Applying that standard in this case, plaintiffs might not have discovered all the facts that we now have, but it would be difficult to effectively argue that there was no effective concealment that a reasonably diligent plaintiff would not have discovered the facts that there was a cause of action. Indeed, much of what I've said is based on testimony developed in Redfearn, which has been part of the public record since 1924. This is a different case from the Swiss Banks, which held all of the information that was sought to be used in recovering from the banks-the information was available no other way.
    (2) Equitable Estoppel
    Tolls the running if the defendant's behavior induced plaintiff to refrain from filing a claim. Again, a difficult claim. Promises by the city of a claims commission? Maybe, but tough.

    So I'd urge the Commission to look to 1983 as a model for thinking about liability and apportioning blame-where the city has plenty--rather than as a basis for a suit.

Let me now turn, briefly, to the second issue I've been exploring-reparations provided by legislation.

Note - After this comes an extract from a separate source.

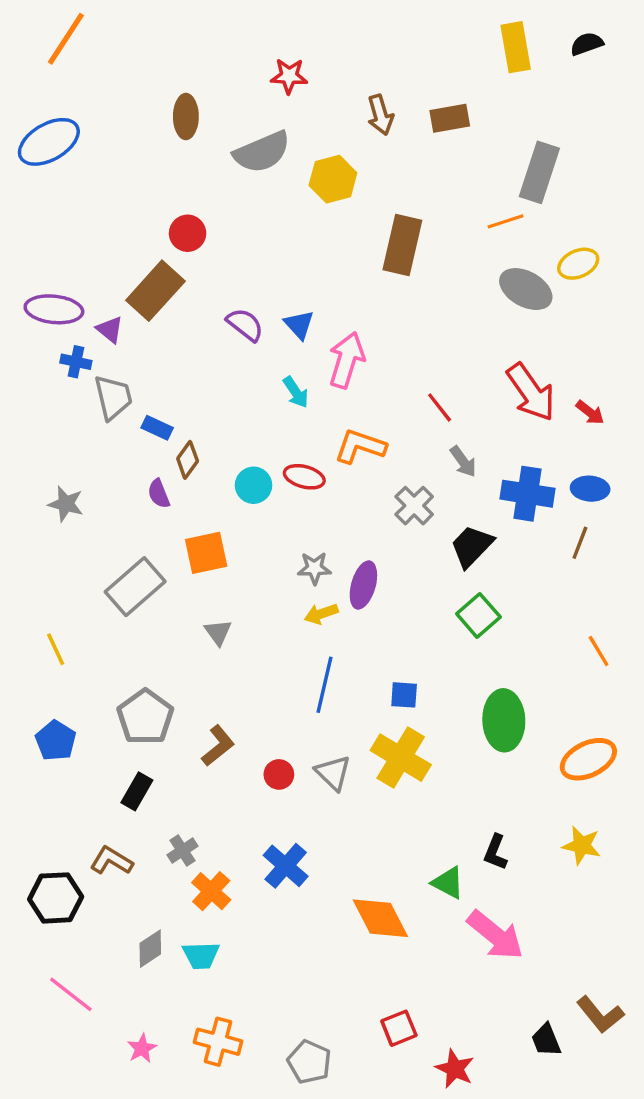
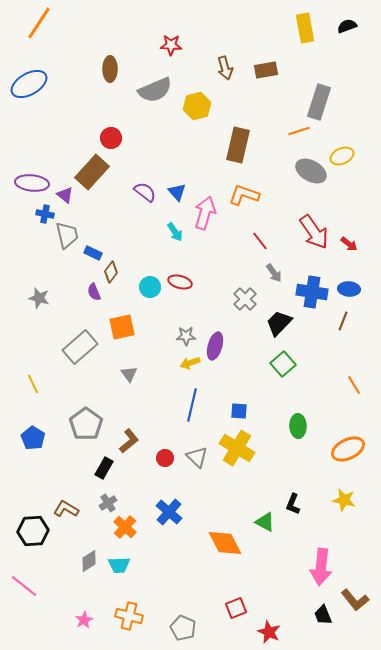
orange L-shape: (360, 446) -> (244, 195), moved
green ellipse: (504, 720) -> (298, 426), size x0.7
black rectangle: (137, 791) -> (104, 468), moved
pink arrow: (495, 935) -> (321, 567), moved, turned 57
pink line: (71, 994) -> (24, 586), moved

    1. Here the most comprehensive model is the compensation to Japanese-Americans interned during World War II. The Civil Rights Act of 1988, signed by President Reagan, had several components. (1) an acknowledgment and apology for fundamental injustice of the internment; (2) public education fund; (3) restitution of $20,000 to every then-living survivor who was "confined or relocated." The Act stated that the goals were to discourage similar events in the future and to make United States concerns over human rights more sincere and credible.

    2. Another good example, on a much more modest scale, is Florida legislation arising out of the 1923 burning of the town of Rosewood. That 1994 legislation provided a fund of $2M for compensation of victims and allowed individual property claims of up to $100,000, as well as a modest education fund.

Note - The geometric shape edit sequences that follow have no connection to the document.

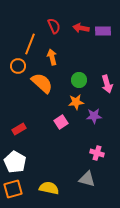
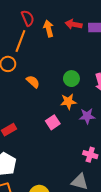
red semicircle: (54, 26) -> (28, 18), moved
orange arrow: (52, 57) -> (49, 29), moved
orange semicircle: (42, 83) -> (33, 82), size x0.6

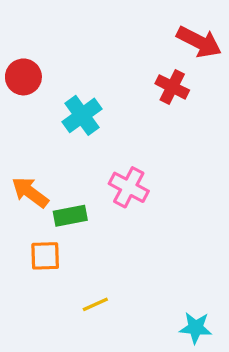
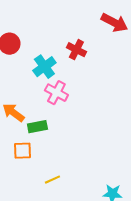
red cross: (172, 87) -> (76, 50), moved
pink cross: (129, 187) -> (56, 93), moved

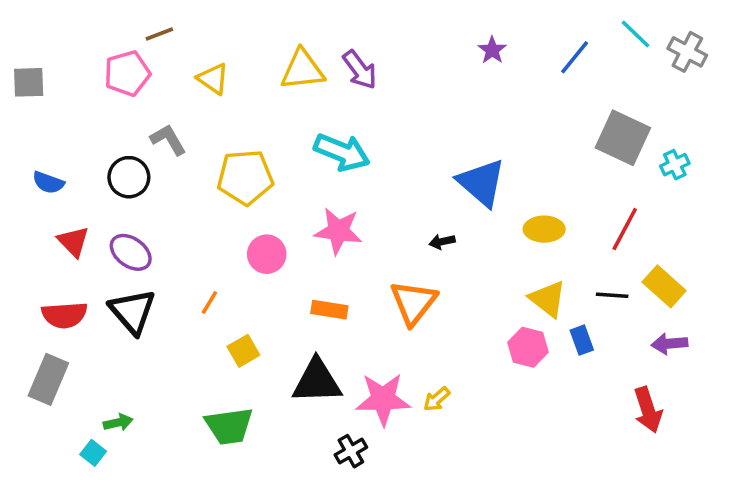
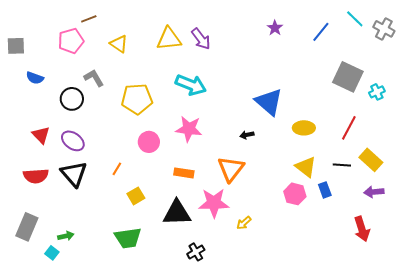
blue semicircle: (48, 183) -> (35, 78), moved
gray rectangle: (48, 379) -> (27, 227), moved
pink star: (383, 399) -> (214, 203), moved

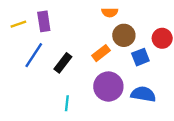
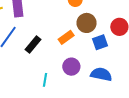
purple circle: (108, 87) -> (71, 67), size x0.7
cyan line: (67, 103) -> (45, 80), moved

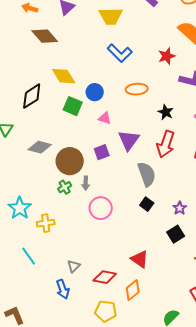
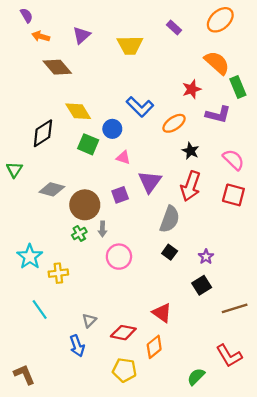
blue L-shape: (120, 53) -> (140, 107), moved
orange ellipse: (137, 89) -> (174, 123), moved, turned -30
gray semicircle: (147, 174) -> (170, 219), turned 40

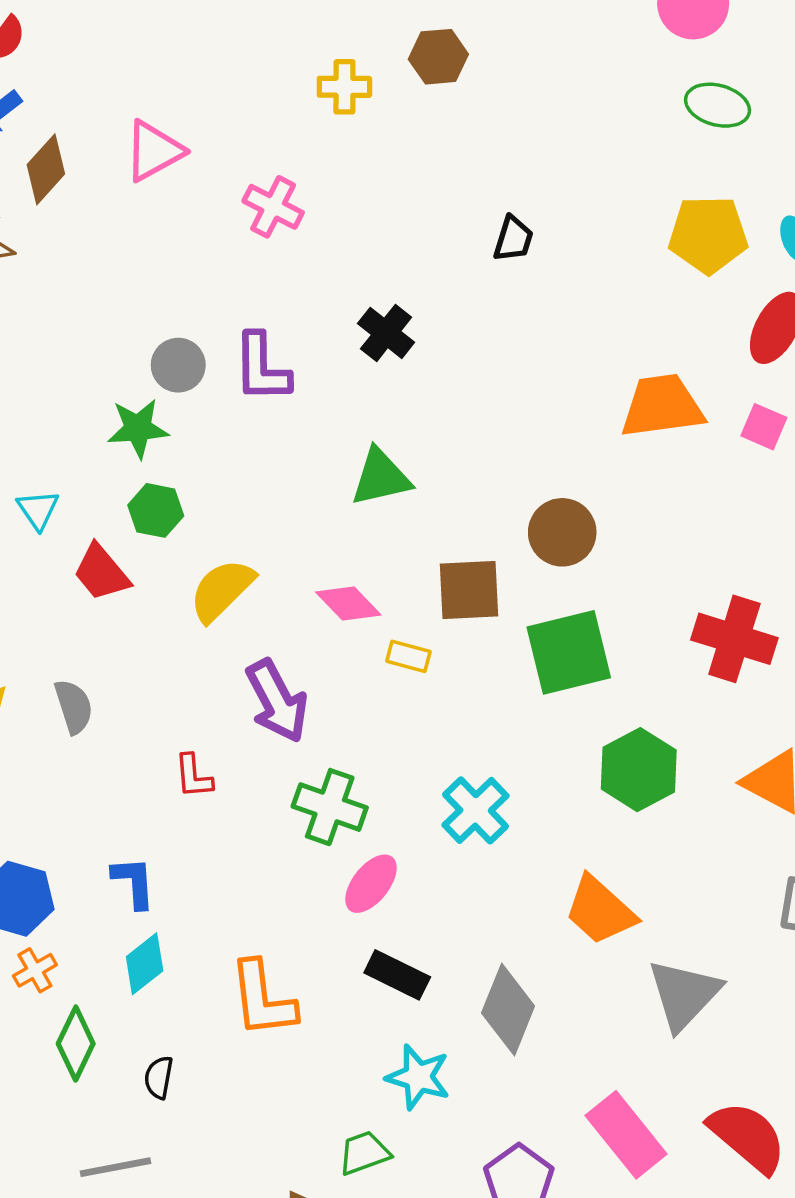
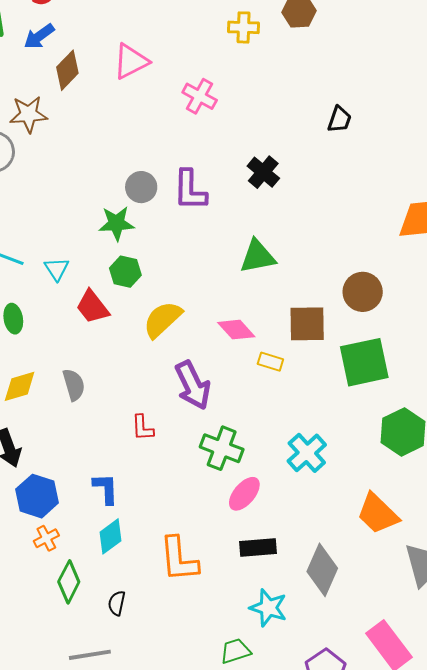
black rectangle: (397, 975) -> (258, 548), turned -33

    3. Somewhat further afield are the various programs designed to provide compensation for Native Americans. The largest was the 1971 Alaska Native Claims Settlement Act, which set up corporations based around native villages and then gave individuals shares of the corporation. It provided for economic development, as well as reparations.

    3. There are other examples of money set aside in the aftermath of riots-Congress provided, as part of a $1B urban development program, for special funding for development after the 1992 Los Angeles riot. This is part of the trend towards geographic-based remedies, which happen often in cases where it is difficult to locate those who have been harmed. Take antitrust cases, where consumers who have been victimized by price-fixing are difficult to identify, for example. The idea is that we want to make the responsible parties pay make some restitution and often identifying those who have been specifically harmed is difficult, if not impossible.

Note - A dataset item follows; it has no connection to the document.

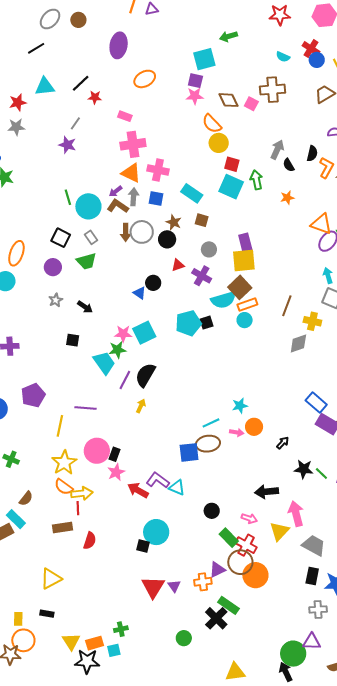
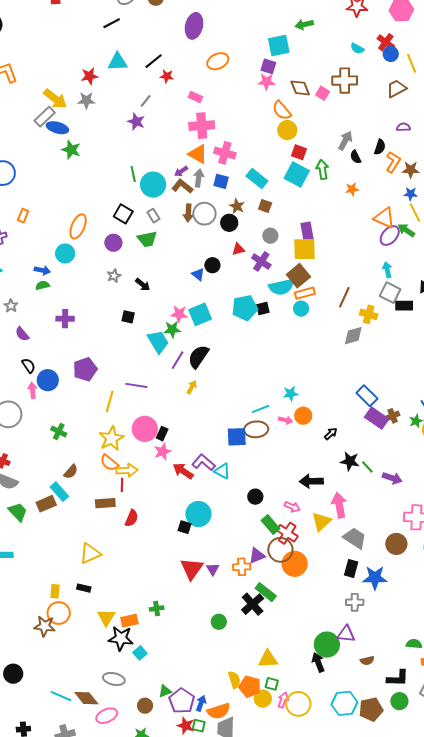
cyan square: (114, 650) -> (140, 653), moved, turned -32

    The spirit of our age contemplates making amends and there are ample models for the Commission to follow, from direct payments to survivors, to funding development in Greenwood (a form of geographic reparations), funds for education, as well as a sincere apology. Just as the United States government thought reparations were due Japanese-Americans interned during World War II to make United States calls for respect for human rights more credible, so the city of Tulsa and state of Oklahoma may consider reparations an important part of both correcting injustice and preventing future injustices.

    If the riot occurred today, Tulsa would be liable-for the role of the police in looting and burning, which the record clearly establishes them participated in. The city deputized a lynch mob, and those deputies used that power, which the city gave them, to go in and disarm Greenwood residents, then loot and burn. Such a record implicates the city in an on-going injustice.